Exercise
Only the number is wanted: how many lines of the data contain "tray"?

========================================================================

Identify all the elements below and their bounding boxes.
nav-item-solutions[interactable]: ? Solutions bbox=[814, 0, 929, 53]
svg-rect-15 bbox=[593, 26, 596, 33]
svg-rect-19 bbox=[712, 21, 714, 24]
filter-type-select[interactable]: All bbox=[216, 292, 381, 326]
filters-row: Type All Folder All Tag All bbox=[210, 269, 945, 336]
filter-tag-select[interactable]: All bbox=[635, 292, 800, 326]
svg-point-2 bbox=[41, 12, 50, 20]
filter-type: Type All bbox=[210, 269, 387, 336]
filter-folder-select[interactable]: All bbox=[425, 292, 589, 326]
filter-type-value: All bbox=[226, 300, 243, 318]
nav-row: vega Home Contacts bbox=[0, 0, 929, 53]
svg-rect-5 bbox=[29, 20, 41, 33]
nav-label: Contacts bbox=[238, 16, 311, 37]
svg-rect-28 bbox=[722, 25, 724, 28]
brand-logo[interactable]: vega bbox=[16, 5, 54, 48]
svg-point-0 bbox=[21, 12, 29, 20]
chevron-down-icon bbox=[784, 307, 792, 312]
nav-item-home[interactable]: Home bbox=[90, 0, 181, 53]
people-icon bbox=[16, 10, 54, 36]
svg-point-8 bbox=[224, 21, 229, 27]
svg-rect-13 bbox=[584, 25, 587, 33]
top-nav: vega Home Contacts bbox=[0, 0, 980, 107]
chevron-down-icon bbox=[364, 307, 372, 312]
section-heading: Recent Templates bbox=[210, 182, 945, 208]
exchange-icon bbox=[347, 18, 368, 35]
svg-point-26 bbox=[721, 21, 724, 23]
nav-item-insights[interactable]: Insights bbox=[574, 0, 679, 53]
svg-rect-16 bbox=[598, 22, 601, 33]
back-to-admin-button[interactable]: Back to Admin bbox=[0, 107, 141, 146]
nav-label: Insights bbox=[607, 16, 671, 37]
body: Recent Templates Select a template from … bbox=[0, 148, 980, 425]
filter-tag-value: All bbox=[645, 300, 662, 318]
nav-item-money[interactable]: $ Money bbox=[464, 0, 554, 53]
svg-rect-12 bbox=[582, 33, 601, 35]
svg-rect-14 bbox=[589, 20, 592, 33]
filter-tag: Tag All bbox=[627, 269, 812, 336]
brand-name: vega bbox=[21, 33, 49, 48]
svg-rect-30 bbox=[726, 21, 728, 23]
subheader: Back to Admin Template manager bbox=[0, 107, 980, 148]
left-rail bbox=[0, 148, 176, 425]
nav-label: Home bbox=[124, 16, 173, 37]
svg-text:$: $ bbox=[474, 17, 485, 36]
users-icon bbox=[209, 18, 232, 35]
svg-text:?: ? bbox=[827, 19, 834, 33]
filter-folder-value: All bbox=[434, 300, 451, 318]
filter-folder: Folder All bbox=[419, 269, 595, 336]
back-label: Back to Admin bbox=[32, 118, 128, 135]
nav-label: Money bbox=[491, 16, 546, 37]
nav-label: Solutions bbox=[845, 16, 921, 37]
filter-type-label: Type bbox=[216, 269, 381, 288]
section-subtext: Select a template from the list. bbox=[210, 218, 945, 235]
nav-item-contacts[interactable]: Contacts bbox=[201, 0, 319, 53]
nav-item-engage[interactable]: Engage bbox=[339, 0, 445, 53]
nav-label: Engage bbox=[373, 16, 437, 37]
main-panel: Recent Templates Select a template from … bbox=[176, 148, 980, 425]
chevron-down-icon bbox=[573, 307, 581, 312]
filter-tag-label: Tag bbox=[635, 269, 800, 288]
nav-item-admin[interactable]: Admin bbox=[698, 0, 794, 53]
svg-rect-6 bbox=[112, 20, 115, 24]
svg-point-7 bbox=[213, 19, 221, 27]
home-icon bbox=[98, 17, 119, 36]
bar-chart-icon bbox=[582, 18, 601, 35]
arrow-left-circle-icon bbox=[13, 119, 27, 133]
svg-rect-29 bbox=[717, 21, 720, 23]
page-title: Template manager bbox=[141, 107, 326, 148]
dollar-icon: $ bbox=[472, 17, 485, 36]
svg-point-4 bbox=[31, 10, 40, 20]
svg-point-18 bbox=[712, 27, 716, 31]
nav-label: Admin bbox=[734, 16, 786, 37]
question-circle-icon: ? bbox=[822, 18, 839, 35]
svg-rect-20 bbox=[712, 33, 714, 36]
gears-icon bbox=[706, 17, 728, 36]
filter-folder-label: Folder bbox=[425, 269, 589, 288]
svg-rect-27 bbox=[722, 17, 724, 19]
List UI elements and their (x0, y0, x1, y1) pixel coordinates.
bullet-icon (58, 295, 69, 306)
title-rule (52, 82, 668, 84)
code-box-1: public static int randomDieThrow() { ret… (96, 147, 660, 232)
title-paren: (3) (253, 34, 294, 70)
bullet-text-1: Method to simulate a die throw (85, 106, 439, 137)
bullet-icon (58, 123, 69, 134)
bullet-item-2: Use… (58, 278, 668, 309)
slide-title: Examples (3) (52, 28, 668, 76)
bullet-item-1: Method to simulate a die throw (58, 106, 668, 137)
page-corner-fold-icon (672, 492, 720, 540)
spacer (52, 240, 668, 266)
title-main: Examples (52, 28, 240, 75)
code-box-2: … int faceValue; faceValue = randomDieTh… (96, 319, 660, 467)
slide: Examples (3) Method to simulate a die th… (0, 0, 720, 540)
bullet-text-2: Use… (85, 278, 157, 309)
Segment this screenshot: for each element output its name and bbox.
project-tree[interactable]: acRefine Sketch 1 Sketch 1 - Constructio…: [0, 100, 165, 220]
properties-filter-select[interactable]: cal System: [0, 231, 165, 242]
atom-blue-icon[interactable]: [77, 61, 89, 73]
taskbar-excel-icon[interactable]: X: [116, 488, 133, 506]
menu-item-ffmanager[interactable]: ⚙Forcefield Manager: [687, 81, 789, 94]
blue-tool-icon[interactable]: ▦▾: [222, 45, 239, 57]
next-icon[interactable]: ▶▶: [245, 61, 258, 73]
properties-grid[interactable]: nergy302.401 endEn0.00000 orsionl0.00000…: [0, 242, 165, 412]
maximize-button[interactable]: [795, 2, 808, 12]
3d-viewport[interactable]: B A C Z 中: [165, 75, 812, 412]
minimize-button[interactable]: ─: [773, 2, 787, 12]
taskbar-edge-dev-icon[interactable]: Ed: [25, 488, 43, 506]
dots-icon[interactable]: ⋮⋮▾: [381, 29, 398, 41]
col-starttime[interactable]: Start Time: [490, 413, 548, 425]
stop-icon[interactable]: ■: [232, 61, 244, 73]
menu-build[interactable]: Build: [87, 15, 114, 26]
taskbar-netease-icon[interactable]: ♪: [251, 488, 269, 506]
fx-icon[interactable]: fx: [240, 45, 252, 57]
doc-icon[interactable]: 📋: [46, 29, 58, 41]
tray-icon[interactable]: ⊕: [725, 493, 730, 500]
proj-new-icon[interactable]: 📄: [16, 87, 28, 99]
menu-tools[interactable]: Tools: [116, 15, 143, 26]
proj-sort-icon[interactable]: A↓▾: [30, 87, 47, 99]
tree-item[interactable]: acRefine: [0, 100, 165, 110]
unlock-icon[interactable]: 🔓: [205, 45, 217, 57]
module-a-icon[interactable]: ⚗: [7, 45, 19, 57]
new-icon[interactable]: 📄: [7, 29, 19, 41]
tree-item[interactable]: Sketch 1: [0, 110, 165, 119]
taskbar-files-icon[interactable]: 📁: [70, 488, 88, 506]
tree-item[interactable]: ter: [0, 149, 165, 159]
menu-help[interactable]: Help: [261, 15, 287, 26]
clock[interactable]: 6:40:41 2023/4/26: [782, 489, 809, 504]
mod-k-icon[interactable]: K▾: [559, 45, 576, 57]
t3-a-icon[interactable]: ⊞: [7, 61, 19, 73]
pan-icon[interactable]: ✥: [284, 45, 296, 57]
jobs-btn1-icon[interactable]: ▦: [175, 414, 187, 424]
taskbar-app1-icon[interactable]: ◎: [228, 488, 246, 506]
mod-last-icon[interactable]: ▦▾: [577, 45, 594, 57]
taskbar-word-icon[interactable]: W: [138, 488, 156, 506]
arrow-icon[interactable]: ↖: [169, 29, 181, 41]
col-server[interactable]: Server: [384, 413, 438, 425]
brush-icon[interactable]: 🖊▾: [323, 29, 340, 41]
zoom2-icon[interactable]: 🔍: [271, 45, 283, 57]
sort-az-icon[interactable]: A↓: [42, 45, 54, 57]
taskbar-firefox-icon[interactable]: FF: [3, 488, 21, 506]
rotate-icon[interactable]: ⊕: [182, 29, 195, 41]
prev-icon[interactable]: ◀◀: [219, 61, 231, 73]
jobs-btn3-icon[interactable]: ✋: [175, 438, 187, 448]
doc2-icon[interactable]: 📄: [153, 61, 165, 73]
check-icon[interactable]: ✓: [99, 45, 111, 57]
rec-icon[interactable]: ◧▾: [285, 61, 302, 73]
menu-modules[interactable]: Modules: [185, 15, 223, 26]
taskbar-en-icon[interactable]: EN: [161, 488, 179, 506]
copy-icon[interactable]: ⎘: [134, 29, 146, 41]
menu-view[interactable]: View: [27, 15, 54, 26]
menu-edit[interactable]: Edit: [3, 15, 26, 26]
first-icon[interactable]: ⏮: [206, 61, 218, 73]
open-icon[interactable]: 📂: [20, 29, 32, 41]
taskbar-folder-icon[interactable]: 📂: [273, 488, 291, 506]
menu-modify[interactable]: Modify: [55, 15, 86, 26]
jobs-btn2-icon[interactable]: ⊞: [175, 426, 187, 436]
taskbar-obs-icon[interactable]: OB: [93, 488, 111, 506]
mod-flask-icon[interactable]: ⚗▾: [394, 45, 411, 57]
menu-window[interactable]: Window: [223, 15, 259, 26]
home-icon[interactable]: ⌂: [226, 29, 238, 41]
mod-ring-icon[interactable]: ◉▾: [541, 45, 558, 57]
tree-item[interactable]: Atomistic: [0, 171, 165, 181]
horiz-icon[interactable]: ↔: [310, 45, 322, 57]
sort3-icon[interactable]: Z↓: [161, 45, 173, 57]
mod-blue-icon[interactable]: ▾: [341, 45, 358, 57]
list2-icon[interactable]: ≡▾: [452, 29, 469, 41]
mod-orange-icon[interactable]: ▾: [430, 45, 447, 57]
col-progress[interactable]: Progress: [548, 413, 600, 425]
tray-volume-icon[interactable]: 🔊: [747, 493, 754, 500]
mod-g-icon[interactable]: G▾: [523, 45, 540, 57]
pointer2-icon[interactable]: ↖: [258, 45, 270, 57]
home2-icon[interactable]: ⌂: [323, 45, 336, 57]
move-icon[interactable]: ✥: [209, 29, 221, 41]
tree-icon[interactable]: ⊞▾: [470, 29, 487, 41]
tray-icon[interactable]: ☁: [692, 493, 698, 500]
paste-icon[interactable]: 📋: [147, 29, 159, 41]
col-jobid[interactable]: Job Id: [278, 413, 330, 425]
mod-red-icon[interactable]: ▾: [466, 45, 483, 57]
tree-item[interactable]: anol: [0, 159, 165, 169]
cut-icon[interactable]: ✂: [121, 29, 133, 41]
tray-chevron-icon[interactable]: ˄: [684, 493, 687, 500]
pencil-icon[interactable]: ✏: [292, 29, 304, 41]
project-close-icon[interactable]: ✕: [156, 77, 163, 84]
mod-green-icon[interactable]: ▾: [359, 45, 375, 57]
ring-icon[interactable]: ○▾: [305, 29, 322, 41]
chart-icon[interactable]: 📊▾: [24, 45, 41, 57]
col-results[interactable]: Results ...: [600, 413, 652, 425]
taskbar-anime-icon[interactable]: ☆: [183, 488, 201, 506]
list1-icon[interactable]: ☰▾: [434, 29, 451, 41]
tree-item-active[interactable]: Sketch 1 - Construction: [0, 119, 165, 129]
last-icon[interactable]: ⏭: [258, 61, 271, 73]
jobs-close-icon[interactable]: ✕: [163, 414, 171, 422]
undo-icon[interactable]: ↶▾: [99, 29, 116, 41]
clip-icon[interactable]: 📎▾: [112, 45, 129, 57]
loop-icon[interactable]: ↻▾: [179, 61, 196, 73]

========================================================================

Reply to the exercise
4